Coincidentally, Johnny had just written What Love Tells Me (1), so I summarized the latter part of that piece in reply.
But the friend wasn’t satisfied. “What you just said sounds like a description of love,” they pressed. “But what is love, really?”
Johnny was caught off guard and had to improvise. After a pause, I said,
“Love is seeing—it’s understanding.” Then I said, “Love is compassion.” And finally, I said “Love is sacrifice.”
I turned the question around and asked my friend what they thought. The friend, seemingly more rational, responded,
“Love is a choice. Love is a commitment.”
Lately, Johnny has been talking a lot with friends about love.
Picking up from the last post: if love is so difficult, why do we still choose to love?
“Now your temperament carries the paths you've walked, the books you've read, and the people you’ve loved.”
Love fills us, rounds out who we are.
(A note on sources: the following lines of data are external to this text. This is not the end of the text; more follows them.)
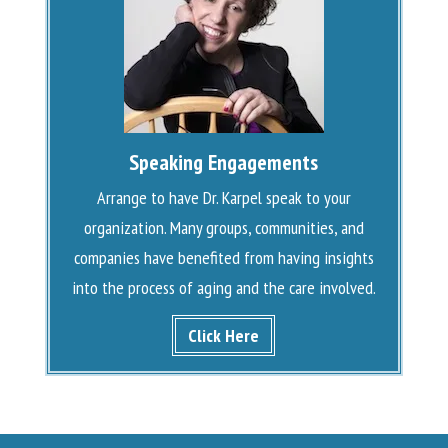
Speaking Engagements
Arrange to have Dr. Karpel speak to your
organization. Many groups, communities, and
companies have benefited from having insights
into the process of aging and the care involved.
Click Here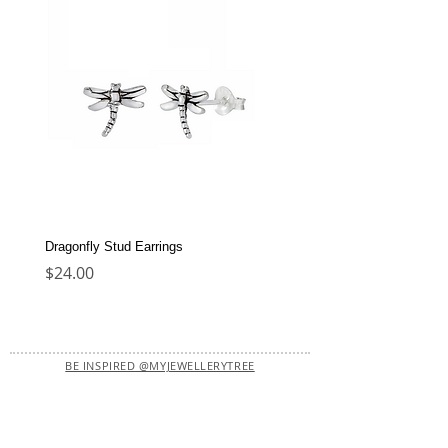
Dragonfly Stud Earrings
Dolphin Stud Earrings
Price
Price
$24.00
$22.00
BE INSPIRED @MYJEWELLERYTREE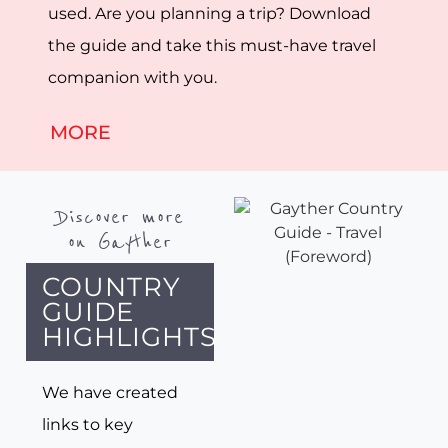
used. Are you planning a trip? Download
the guide and take this must-have travel
companion with you.
MORE
Discover more
on Gayther
COUNTRY
GUIDE
HIGHLIGHTS
We have created
links to key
Its effects can be irreplaceable—no book or path can quite compare. There are moments of quiet beauty in life when you suddenly realize: I act this way, think this way, even am this way—because of someone I once deeply loved.
Though time has passed and circumstances have changed, that person seems to live on in our soul. No matter what we go through, we can always honor the beauty of another life. And the goodness, the spirit we once encountered—will continue to be passed on through love.
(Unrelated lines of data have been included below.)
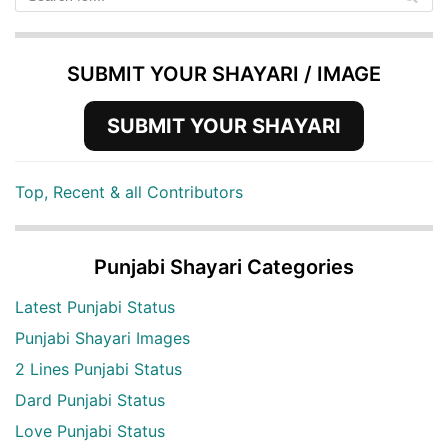
SUBMIT YOUR SHAYARI / IMAGE
SUBMIT YOUR SHAYARI
Top, Recent & all Contributors
Punjabi Shayari Categories
Latest Punjabi Status
Punjabi Shayari Images
2 Lines Punjabi Status
Dard Punjabi Status
Love Punjabi Status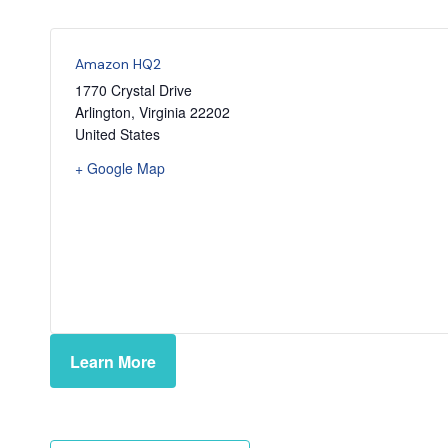
Amazon HQ2
1770 Crystal Drive
Arlington
,
Virginia
22202
United States
+ Google Map
Learn More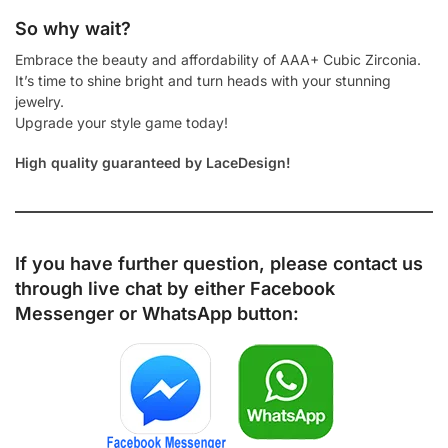
So why wait?
Embrace the beauty and affordability of AAA+ Cubic Zirconia.
It’s time to shine bright and turn heads with your stunning
jewelry.
Upgrade your style game today!
High quality guaranteed by LaceDesign!
If you have further question, please contact us
through live chat by either
Facebook
Messenger
or
WhatsApp
button: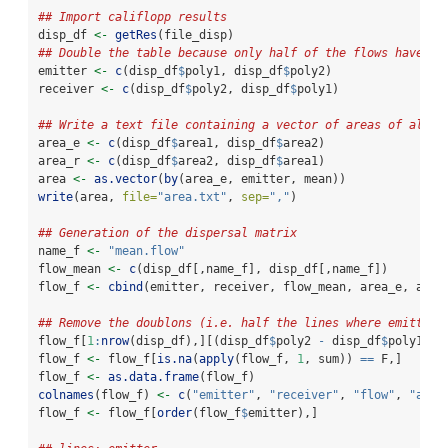
## Import califlopp results
disp_df 
<-
getRes
(file_disp)
## Double the table because only half of the flows have be
emitter 
<-
c
(disp_df
$
poly1, disp_df
$
poly2)
receiver 
<-
c
(disp_df
$
poly2, disp_df
$
poly1)
## Write a text file containing a vector of areas of all p
area_e 
<-
c
(disp_df
$
area1, disp_df
$
area2)
area_r 
<-
c
(disp_df
$
area2, disp_df
$
area1)
area 
<-
as.vector
(
by
(area_e, emitter, mean))
write
(area, 
file=
"area.txt"
, 
sep=
","
)
## Generation of the dispersal matrix
name_f 
<-
"mean.flow"
flow_mean 
<-
c
(disp_df[,name_f], disp_df[,name_f])
flow_f 
<-
cbind
(emitter, receiver, flow_mean, area_e, area
## Remove the doublons (i.e. half the lines where emitter 
flow_f[
1
:
nrow
(disp_df),][(disp_df
$
poly2 
-
 disp_df
$
poly1) 
=
flow_f 
<-
 flow_f[
is.na
(
apply
(flow_f, 
1
, sum)) 
==
 F,]
flow_f 
<-
as.data.frame
(flow_f)
colnames
(flow_f) 
<-
c
(
"emitter"
, 
"receiver"
, 
"flow"
, 
"area
flow_f 
<-
 flow_f[
order
(flow_f
$
emitter),]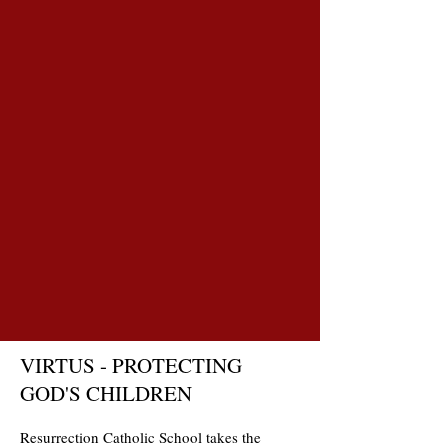
VIRTUS - PROTECTING
GOD'S CHILDREN
Resurrection Catholic School takes the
As for the age-old question—What is the meaning of life?—someone once told Johnny, “The meaning of life is not about something; The meaning of life must be relational.”
That struck like lightning. Many of us have experienced lonely moments—feeling misunderstood, like every person is their own island. But in love, something breaks through. In love, lives are linked in ways never seen before. Isolation fades. Distance dissolves.
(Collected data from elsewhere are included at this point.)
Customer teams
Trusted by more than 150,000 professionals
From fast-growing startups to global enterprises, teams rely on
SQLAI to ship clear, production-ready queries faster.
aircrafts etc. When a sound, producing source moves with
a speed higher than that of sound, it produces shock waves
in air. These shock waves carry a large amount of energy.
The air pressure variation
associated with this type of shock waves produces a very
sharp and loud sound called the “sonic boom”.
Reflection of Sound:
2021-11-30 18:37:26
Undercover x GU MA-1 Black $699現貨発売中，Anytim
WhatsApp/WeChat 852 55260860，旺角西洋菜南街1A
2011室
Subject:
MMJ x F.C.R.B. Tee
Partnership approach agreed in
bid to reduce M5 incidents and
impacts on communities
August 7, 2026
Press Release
At a recent gathering, someone asked: “Do you think there is unconditional love?” One friend brought up a parent’s love. But even that—does it truly come without conditions? It remains open to debate. In Johnny’s heart, love lives across different scales of space and time. In many fleeting moments, I have felt immense goodwill from others, and felt myself thinking only of others. Like when people share joy, or knowledge, or experience. Like when hands reach out in crisis. That selfless love may “decay” with time, but its very presence seems to point back to something deeper—a source of love and goodness within human nature.
On the other hand, love wears many other faces too. There are those who once designed constitutions, perceiving deeply the human nature; those who built the orders and frameworks we live within. The architects of our material and spiritual worlds. Much of our lives, we owe to them. This rational and quiet form of love asks for nothing in return.
So—whether or not unconditional love exists in this world—we may still catch its shadow: pure, selfless, unconditional. Even if it doesn’t fully belong to this world, its light, from beyond, already shines into ours.
From the brokenness of this world,
we can sense what wholeness might be.
From all those we have loved, and all who have loved us,
we can glimpse the outline of a perfect lover.
From all the joyous, peaceful, warm moments in memory,
we catch a faint trace of a beautiful, eternal world beyond us.
“When I was a child, I spoke like a child, I thought like a child, I reasoned like a child. When I became a man, I gave up childish ways. For now we see in a mirror dimly, but then face to face. Now I know in part; then I shall know fully, even as I have been fully known.”